Much development still focuses on classical inhibition of enzymes and receptors although novel approaches use gene technology to accomplish this. Although some opportunities remain, for example, altering the apoE/C-3 balance to increase clearance of triglyceride-rich lipoproteins flux, it could be argued that the principal requirement in atherosclerosis is for agonists for macrophage cholesterol efflux, reverse cholesterol transport (i.e. increased turnover and not just plasma HDL-C) and enhancement of LDL-C clearance (e.g. paradoxically by inhibiting PCSK-9). Some of these strategies may not change plasma lipid concentrations and it will be necessary to investigate their utility using active plaque imaging [e.g. FluoroDeoxyGlucose positron emission tomography (90) or ultra-small particle iron oxide (USPIO) NMR], virtual histology and other imaging techniques prior to proving efficacy in end-point studies.

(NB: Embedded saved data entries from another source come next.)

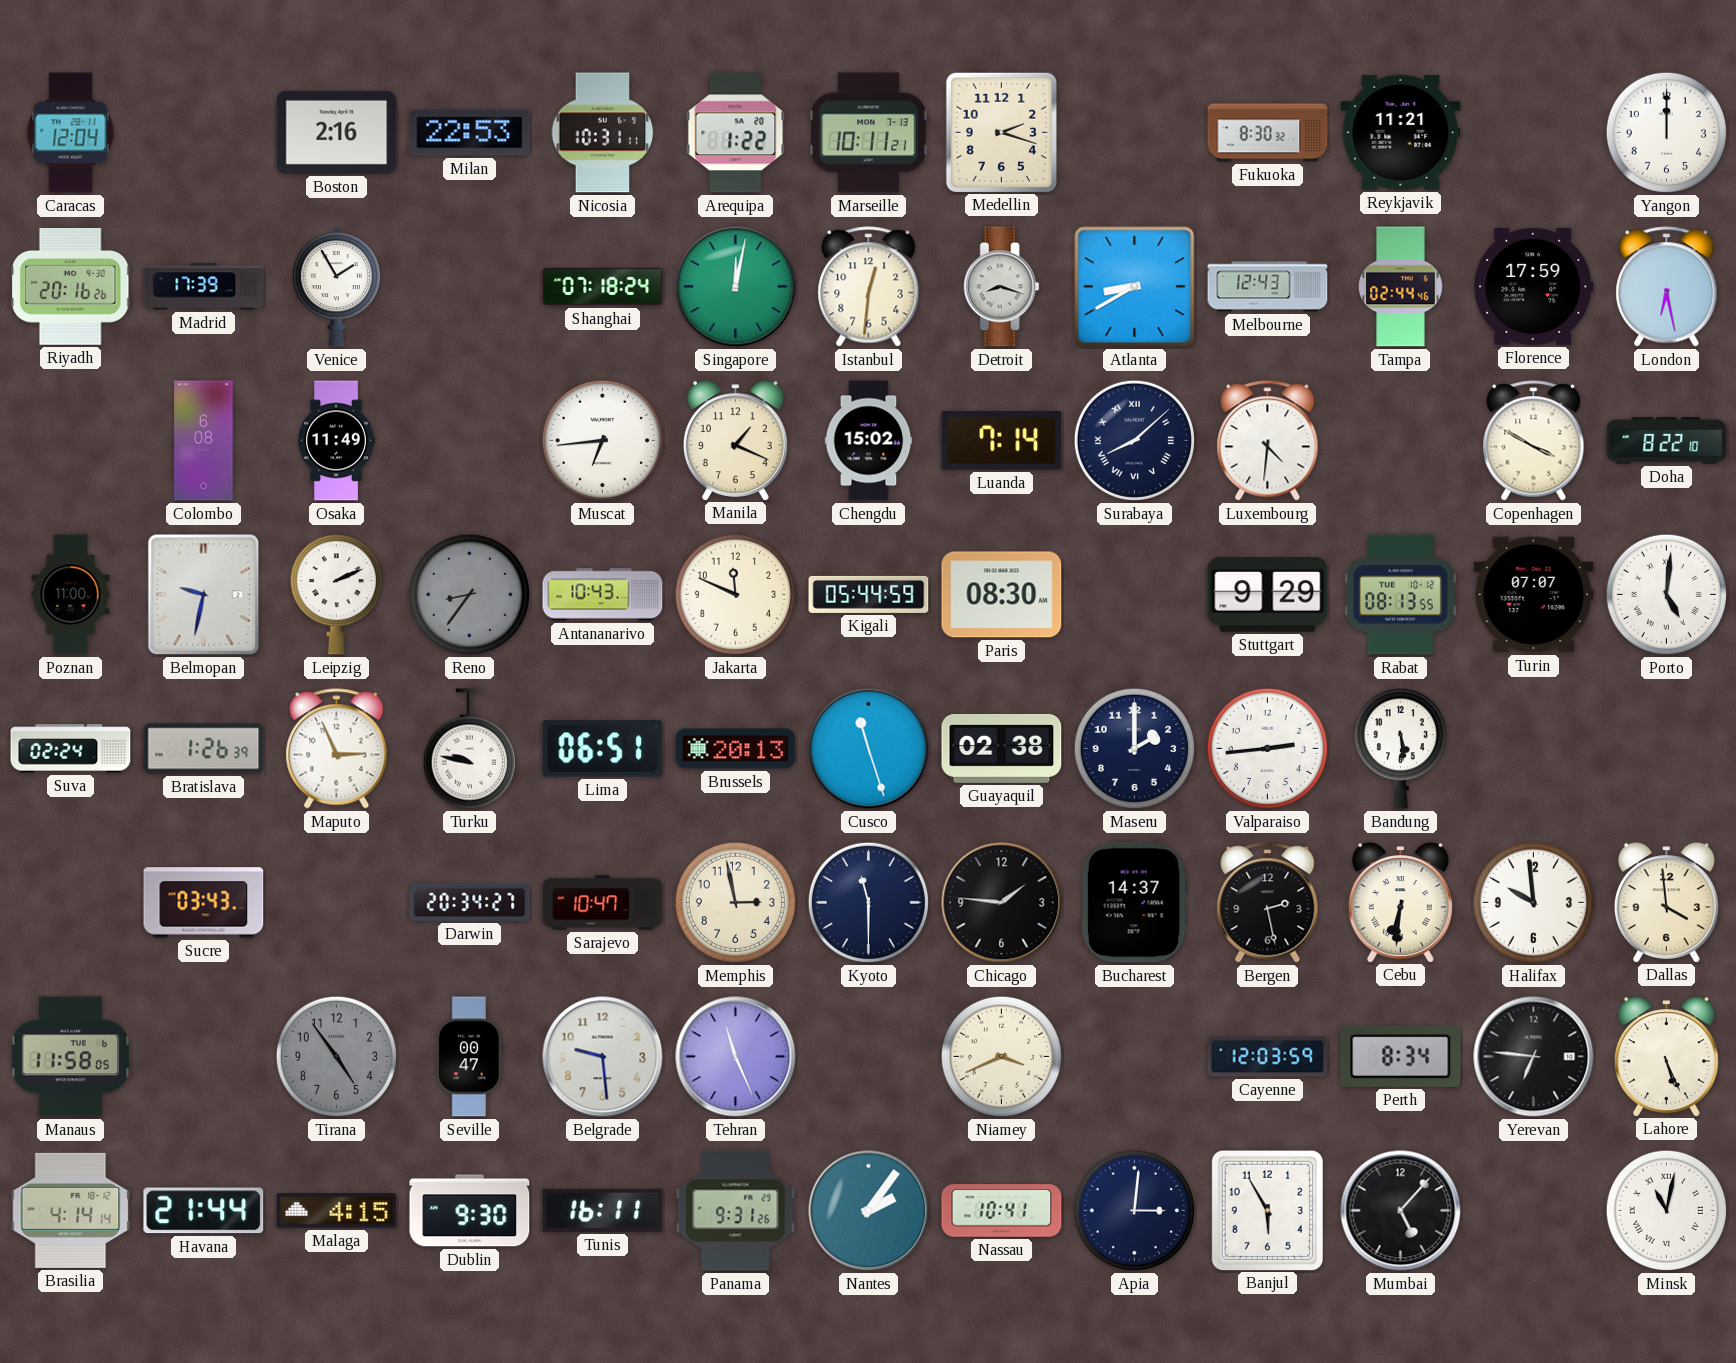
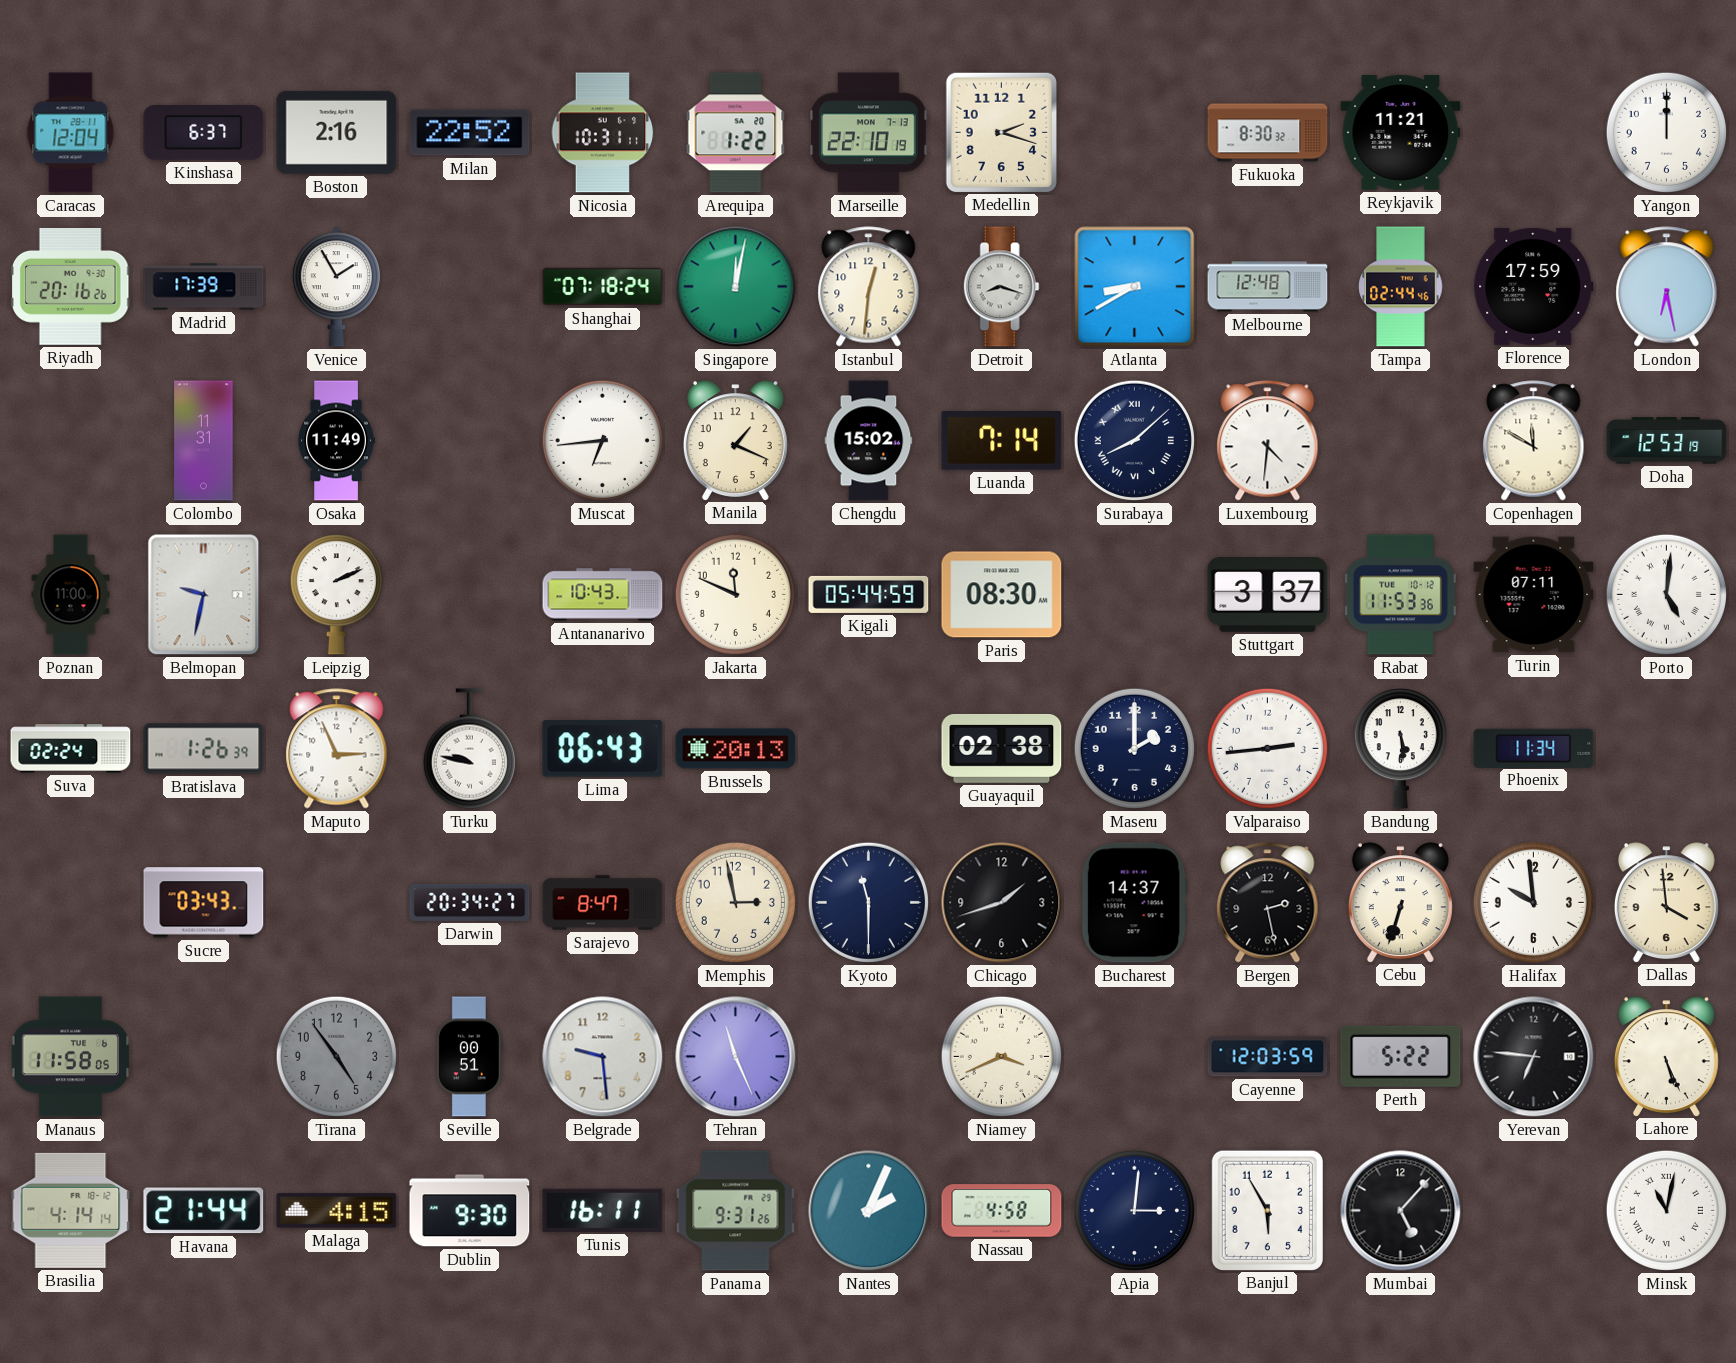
Kinshasa: none -> 6:37
Milan: 22:53 -> 22:52
Marseille: 10:11 -> 22:10
Melbourne: 12:43 -> 12:48
Colombo: 6:08 -> 11:31
Copenhagen: 3:50 -> 11:50
Doha: 8:22 -> 12:53
Reno: 8:36 -> none
Stuttgart: 9:29 -> 3:37
Rabat: 08:13 -> 11:53
Turin: 07:07 -> 07:11
Lima: 06:51 -> 06:43
Cusco: 11:27 -> none
Phoenix: none -> 11:34
Sarajevo: 10:47 -> 8:47
Chicago: 1:46 -> 1:42
Cebu: 6:31 -> 6:33
Seville: 00:47 -> 00:51
Perth: 8:34 -> 5:22
Nantes: 2:06 -> 2:04
Nassau: 10:41 -> 4:58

Concerns about pill burdens and opportunities presented by patent expiries will drive the co-formulation of aspirin with antihypertensives and lipid-lowering agents. The vast costs associated with elderly populations and rampant atherosclerotic disease will also force more cost sensitive solutions (e.g. generics) and improved rationing strategies (better risk calculation algorithms and sub-stratification techniques) on health services. It may eventually dawn on health services that prevention of atherosclerosis is simple, cheap, effective and far less costly than attempts at curing the disease once established.